Paper No. 0
Presentation Time: 2:30 PM
GENESIS OF CAMBRIAN-HOSTED MVT DEPOSITS OF HUNAN (SOUTH CHINA): GEOLOGICAL AND GEOCHEMICAL CONSTRAINTS
The Zn-Pb-Ba ore deposits of the Huayuan mining field (Hunan, Southern China) are hosted by Lower Cambrian platform carbonates. The ores were studied by means of cement stratigraphy, microthermometry and isotope geochemistry.
Fluid inclusion Th have been determined for two sphalerite generations, averaging 110 and 180°C, respectively, and for sparry calcites (90 to 180°C). Tm (ice) range for sphalerites between -19 and -11, whereas the calcites show again a spread between -23 and -12°C.
The sulfide Pb-isotopes point to crustal metal sources. Most ores define a linear trend in Pb-Pb diagrams, indicating binary mixing possibly between ancient source rocks dominated by moderately high 207Pb/204Pb ratios and lower crustal reservoirs with elevated Th/U ratios. Based on ore Pb isotopes and petrographic observations, an early and a subsequent main stage of sulfide precipitation can be distinguished, the first involving fluids partly derived from sources with 206Pb/204Pb ratios > 18.30.

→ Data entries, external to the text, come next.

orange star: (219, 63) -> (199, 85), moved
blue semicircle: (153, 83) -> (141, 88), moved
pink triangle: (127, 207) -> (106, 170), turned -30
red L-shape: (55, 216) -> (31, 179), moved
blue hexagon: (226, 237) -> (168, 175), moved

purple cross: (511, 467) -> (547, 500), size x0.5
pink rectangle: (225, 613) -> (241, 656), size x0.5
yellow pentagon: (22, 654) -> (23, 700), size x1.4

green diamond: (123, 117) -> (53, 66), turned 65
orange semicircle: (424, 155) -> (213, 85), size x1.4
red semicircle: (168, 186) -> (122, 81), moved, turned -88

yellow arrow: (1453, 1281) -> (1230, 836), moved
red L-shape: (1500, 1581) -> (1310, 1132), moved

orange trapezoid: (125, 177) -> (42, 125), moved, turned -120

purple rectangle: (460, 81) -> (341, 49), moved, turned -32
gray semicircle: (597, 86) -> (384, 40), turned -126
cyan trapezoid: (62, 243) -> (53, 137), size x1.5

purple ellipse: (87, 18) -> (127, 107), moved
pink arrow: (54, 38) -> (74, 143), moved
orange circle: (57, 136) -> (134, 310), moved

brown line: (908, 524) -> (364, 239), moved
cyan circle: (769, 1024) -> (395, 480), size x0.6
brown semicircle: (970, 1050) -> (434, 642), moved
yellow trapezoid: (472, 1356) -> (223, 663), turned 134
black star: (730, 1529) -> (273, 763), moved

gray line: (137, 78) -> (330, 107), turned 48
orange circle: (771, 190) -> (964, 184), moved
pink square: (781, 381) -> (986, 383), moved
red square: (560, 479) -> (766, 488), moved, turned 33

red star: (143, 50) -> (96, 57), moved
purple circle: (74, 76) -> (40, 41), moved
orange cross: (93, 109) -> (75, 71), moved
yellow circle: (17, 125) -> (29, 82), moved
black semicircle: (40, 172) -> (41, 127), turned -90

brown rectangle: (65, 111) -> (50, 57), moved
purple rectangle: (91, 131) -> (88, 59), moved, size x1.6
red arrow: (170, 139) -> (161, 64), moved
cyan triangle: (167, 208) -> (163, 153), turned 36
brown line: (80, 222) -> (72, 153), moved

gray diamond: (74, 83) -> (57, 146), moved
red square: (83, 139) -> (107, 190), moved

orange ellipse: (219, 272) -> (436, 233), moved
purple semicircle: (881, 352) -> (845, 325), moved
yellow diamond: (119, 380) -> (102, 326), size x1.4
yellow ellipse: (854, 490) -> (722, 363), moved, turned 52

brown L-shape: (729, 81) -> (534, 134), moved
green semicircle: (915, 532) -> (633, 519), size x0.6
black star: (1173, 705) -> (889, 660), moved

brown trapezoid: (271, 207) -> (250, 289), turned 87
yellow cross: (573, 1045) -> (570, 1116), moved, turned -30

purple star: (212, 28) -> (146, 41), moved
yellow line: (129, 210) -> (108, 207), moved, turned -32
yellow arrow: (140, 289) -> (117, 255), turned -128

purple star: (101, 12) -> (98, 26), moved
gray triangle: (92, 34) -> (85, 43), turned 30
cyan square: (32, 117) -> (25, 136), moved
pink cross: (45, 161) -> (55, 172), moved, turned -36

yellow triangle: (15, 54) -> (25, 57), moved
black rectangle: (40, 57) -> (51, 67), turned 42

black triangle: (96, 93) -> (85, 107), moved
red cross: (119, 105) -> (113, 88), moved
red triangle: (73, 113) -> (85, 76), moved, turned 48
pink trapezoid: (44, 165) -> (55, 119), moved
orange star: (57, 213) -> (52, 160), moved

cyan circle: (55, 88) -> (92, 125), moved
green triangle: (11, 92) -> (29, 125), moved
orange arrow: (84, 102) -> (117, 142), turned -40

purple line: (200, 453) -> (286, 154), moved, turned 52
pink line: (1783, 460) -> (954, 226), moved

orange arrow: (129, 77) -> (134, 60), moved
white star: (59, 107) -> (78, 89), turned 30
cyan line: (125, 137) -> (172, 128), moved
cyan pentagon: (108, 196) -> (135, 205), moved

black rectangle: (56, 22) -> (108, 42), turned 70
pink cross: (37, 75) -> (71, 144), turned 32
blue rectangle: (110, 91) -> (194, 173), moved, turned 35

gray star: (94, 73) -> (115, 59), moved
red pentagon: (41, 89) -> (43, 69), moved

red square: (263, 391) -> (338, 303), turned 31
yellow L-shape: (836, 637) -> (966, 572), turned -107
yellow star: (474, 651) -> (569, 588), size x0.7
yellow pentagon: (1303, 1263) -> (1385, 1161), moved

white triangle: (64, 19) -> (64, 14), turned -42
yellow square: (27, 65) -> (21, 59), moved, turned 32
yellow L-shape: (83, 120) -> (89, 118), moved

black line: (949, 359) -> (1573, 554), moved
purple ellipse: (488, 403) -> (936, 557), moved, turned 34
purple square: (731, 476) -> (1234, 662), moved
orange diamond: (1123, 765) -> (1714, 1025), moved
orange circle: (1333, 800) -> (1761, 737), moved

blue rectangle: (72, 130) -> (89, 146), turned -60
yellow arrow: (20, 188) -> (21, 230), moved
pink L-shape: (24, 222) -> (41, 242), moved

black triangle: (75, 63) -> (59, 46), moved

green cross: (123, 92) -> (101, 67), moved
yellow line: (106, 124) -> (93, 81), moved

Comparative U-Pb data on potential metal source rocks reveal that the Lower Cambrian sequence, even the silicoclastic lithotypes underlying the ore-bearing strata, can be excluded as primary metal sources. However, Rb-Sr data show that these rocks may have been potential sources for the Sr found in hydrothermal carbonates about 550 Ma ago.
Sulfur isotopes on barites (38 -> 34 CDT) show values slightly higher than the d34S of Cambrian sea water sulfate. Sulfur isotopic disequilibrium among the sulfides (sphalerites 33.8 -> 29.4 CDT; galena 29.6 -> 26.6 CDT), points to TSR processes, which took place at temperatures well above 100°C.
Carbon isotope ratios are almost identical between Cambrian limestones and different generations of carbonate cements, while d18O ratios are strongly dependent from the hydrothermal gradients of the fluids.
In conclusion, all the parameters of the Huayuan ore deposits are well consistent with typical MVT characteristics. In the absence of robust geochronological data, however, the mechanism responsible for the massive fluid flow that caused the mineralization remains unclear.